Pledging to "declare war on idling," Mayor Bill de Blasio has enlisted the help of Billy Idol to force drivers to cut their engines while parked — or risk disappointing the legendary English punk.
A new city-funded awareness campaign — less a rebel yell than a municipal murmur — will stress the environmental and health impacts posed by illegal idling. The message will be delivered through new billboards, gas station TV ads, and a website, all centered around that Idle/Idol thing.
The singer himself was on hand for the kick-off, happily posing next to massive signs and various merchandise affirming that "Billy Never Idles" (well, maybe not never).
"Yeah, it’s a fun play on my name," the Los Angeles resident offered, when asked how exactly he'd come to be here, standing outside New York's City Hall, hamming it up with elected officials, cops, and local reporters.
See, Billy Idol gets it.
De Blasio also painted himself as an anti-idling evangelical, explaining how he frequently directs his security team to force drivers to cut their engines. "Idling is just stupid. We all do it but we don’t need to," explained the mayor. "I’m obsessive [about idling]. Like all the blanking time. This is like a real thing for me."

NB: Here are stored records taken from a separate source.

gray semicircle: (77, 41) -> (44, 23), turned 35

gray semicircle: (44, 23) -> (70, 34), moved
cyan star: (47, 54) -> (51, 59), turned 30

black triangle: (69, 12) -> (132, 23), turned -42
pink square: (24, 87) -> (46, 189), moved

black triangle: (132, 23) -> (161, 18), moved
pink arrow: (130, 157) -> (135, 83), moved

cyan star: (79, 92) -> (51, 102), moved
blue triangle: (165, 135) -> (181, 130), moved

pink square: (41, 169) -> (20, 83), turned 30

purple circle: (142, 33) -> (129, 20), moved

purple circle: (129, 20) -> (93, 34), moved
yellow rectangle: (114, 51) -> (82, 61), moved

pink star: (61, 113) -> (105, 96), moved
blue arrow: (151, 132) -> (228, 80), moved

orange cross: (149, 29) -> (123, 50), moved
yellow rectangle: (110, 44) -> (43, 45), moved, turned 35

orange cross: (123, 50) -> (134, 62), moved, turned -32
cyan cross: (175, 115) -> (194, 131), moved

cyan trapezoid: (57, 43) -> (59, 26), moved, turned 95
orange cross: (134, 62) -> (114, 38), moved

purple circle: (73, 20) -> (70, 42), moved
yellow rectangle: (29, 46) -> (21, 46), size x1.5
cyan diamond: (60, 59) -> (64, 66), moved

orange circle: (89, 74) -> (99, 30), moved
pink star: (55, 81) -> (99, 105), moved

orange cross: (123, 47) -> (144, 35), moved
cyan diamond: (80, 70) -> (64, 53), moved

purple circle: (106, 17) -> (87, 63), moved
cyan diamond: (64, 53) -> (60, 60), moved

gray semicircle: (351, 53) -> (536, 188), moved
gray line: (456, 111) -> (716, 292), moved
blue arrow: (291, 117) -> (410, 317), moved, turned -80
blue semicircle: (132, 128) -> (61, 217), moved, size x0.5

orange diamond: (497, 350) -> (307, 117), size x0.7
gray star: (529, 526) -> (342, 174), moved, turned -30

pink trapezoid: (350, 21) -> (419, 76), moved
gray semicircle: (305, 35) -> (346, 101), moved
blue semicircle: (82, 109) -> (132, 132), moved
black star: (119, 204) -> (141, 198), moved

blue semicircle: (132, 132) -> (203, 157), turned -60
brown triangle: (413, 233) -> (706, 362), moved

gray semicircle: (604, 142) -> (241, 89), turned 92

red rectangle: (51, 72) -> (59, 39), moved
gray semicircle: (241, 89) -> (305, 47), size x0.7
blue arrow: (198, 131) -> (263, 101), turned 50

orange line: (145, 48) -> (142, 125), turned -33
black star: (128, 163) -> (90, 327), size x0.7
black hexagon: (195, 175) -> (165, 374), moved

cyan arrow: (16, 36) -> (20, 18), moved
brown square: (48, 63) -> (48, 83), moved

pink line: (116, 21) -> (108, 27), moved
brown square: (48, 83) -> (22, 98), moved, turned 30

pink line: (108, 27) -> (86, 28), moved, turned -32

The mayor has faced scrutiny in the past for the idling motorcade that often accompanies his 11-mile daily trip to the gym. And despite the fact that "idling pisses [him] off," de Blasio doesn't plan on changing up his gym routine or giving up his city SUV, either. "It is what it is," he said.
The new initiative, which will cost $1 million, follows the City Council's 2018 expansion of a law that deputizes New Yorkers to report idling commercial vehicles and collect a quarter of the fine. A vehicle is considered to be idling illegally after three minutes, except for outside hospitals and schools, where it's one minute.
Some 5,000 violations have been issued for idling in the last 12 months, according to city officials, and those who report scofflaw behavior have earned $387,000.
But while that law has resulted in major profits for some New Yorkers, it doesn't seem to have done much to curb the explosion of delivery vehicles that idle consequence-free on city streets, even as ticketing has gone up.
"On paper, we have anti-idling laws, but we don’t actually get the benefit of those, particularly for delivery drivers," said Kevin Edwards, the senior air quality director at AKRF, an environmental consulting firm.
Thanks to a city program that dramatically reduces the cost of fines for major trucking companies, it's often easier for companies to just accept the occasional ticket, rather than change behavior.
"If the cost of it makes sense they will just take the ticket," Edwards added. "The only way you’re going to change that financial sense is through higher fines or more serious enforcement.”
It seems unlikely that Billy Idol — seductively powerful and British as he is — will be bringing either of those outcomes to New York City anytime soon.